— Records shown —

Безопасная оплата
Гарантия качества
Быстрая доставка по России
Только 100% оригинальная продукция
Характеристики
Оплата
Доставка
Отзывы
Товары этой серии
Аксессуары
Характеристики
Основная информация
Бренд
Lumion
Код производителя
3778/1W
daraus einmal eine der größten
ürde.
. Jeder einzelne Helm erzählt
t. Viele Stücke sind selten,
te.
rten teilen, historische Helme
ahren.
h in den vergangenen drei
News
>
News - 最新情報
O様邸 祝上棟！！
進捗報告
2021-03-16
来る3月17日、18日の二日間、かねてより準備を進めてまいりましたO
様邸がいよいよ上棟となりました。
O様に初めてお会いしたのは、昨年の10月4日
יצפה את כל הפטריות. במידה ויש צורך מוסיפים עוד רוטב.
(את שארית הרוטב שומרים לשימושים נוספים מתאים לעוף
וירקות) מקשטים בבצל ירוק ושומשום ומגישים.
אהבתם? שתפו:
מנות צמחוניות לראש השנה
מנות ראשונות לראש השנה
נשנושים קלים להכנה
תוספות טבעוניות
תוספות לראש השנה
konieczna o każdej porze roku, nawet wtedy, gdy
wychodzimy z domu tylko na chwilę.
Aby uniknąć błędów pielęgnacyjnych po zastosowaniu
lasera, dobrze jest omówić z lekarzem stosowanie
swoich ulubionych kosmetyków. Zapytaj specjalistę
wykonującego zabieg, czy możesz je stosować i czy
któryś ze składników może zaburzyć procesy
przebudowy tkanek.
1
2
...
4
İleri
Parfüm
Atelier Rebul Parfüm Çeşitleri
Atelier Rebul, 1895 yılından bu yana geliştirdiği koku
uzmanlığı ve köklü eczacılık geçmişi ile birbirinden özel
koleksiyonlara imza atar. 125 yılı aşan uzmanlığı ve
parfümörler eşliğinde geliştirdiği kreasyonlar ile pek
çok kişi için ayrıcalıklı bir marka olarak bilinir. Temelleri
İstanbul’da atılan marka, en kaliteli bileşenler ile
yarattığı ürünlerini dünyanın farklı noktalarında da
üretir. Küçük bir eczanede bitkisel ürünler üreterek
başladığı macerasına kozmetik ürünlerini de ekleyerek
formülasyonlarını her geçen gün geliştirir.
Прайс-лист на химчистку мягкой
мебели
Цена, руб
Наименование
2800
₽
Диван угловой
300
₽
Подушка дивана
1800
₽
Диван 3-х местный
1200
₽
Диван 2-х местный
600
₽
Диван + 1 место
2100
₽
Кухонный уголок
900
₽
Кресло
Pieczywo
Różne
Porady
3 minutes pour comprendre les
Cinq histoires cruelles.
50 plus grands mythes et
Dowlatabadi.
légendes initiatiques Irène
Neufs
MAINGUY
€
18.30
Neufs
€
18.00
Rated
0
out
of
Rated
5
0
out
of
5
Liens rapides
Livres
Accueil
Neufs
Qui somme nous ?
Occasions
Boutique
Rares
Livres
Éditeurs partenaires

— Exercise —
Each of the lines from the one holding "Liens rapides" through the final line of the entries is to be set down exactly, and no others.

— Written reply —
Liens rapides
Livres
Accueil
Neufs
Qui somme nous ?
Occasions
Boutique
Rares
Livres
Éditeurs partenaires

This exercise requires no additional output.